Sophie Morton-Thomas: „Das Nest“

In diesem Roman wird das Unbehagliche und Unheimliche immer spürbarer und doch ist beides nicht fassbar. Ein Noir-Krimi, der mit der brüchigen Welt spielt, die wir uns selbst erschaffen. Es geht um das Erschaffen von Heimat und um die Ängste vor dem Fremden und Unbekannten. Der Nestbau suggeriert eine Heimat, die aber ungefestigt eine Freiheit und gleichzeitig eine Ungewissheit in sich birgt.
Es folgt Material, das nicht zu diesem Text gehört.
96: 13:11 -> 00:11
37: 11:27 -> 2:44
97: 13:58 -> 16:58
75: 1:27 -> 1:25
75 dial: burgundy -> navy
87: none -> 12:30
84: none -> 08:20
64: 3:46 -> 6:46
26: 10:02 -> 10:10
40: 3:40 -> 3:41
Durch den Sprachsound und die erzeugten Bilder tauchen wir ein in die Welt der mobilen Wohngemeinschaften an der englischen Küste. Mit der ersten Begehung des Campingplatzes dreht man bereits eine Runde durch das Setting, die Charaktere, die Stimmung und die kommenden Dramen. Etwas Bedrohliches weht durch die Szenerie, das aber nicht gleich zu erkennen ist und doch ist die Spannung sofort da. Die Missgunst und die Ängste vor den Anderen werden durch wachsame Wohnwagenfenster aufgesogen. Alles ist brüchig dort, wo der Mensch auftritt, der seine Bodenhaftung gerne mit der Freiheit tauschen würde, die er stets neidvoll im beobachteten Vogelflug nachzuspüren versucht.
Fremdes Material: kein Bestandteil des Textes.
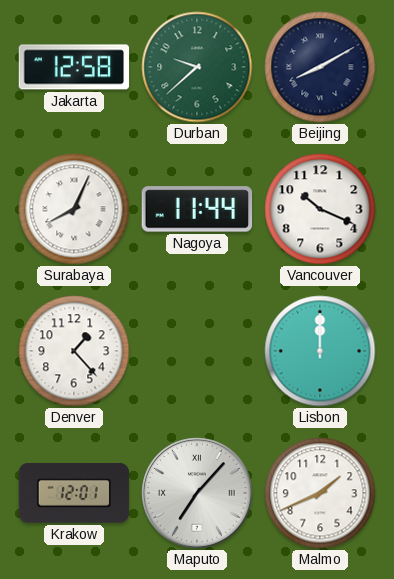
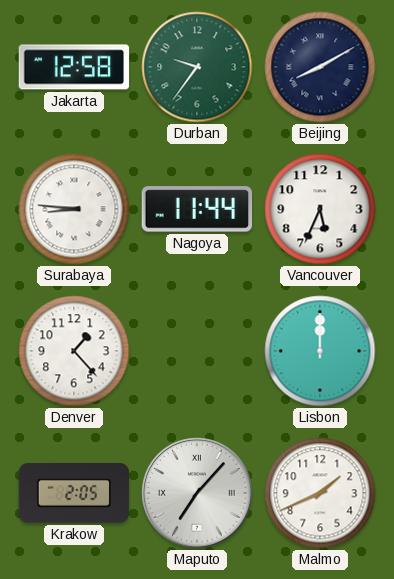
Durban: 9:38 -> 9:36
Surabaya: 8:04 -> 8:46
Vancouver: 10:19 -> 5:34
Krakow: 12:01 -> 2:05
Es sind zwei Perspektiven, die uns die Geschichte erzählen. Fran und Tad. Fran lebt ein zurückgezogenes Leben an der englischen Küste. Sie betreibt eine Wohnwagensiedlung für Urlauber oder Gestrandete. Sie kümmert sich um ihren Sohn und sorgt sich um die Familie ihrer Schwester, die in einem der Mobilheime lebt. Ihr Mann ist oft beruflich weg und Fran kümmert sich um alle Belange. Als Ausgleich liebt sie es, Vögel zu beobachten. Tad gehört zu einer Gruppe Roma, die ihr bisheriges Lager verlassen. Etwas scheint vorgefallen zu sein, dass sie weiterziehen lässt. Sie errichten das Lager neben der Wohnwagensiedlung von Fran. Es ist noch Winter und die besonderen Vögel, auf die Fran wartet, bleiben noch aus. Doch dann wird eines der Nester gefunden. An einer ganz anderen Stelle, als vermutet. Auch die eigene Häuslichkeit gerät in Schieflage, denn die Ferien enden und Bruno, Frans Sohn, muß wieder zur Schule. Er hängt sehr an Sadie, der Tochter von Ros, Frans Schwester. Diese hat wohl einen bleibenden und nicht immer guten Einfluss auf den Jungen. In der Schule gab es einen Wechsel, die eigentliche Lehrerin ist im Schwangerschaftsurlaub und wird von einer neuen Lehrkraft vertreten. Diese wird von allen misstrauisch im Alltag aufgenommen. Besonders Sadie gerät in Schwierigkeiten und es kommt zu ernsteren Gesprächen. Doch dann ist plötzlich diese Lehrerin verschwunden. Alles gerät in Aufruhr. Hat Ellis, Frans Schwager, etwas damit zu tun? Welche Rolle spielen die Roma dabei? Dann werden tote Vögel gefunden, die nicht eines natürlichen Todes gestorben sind und die Leiche der Lehrerin. Welche Geschichten verbergen sich hinter den Schicksalen und den Ereignissen. Was wissen die gestrandeten Menschen und letztendlich die Kinder, Sadie und Bruno?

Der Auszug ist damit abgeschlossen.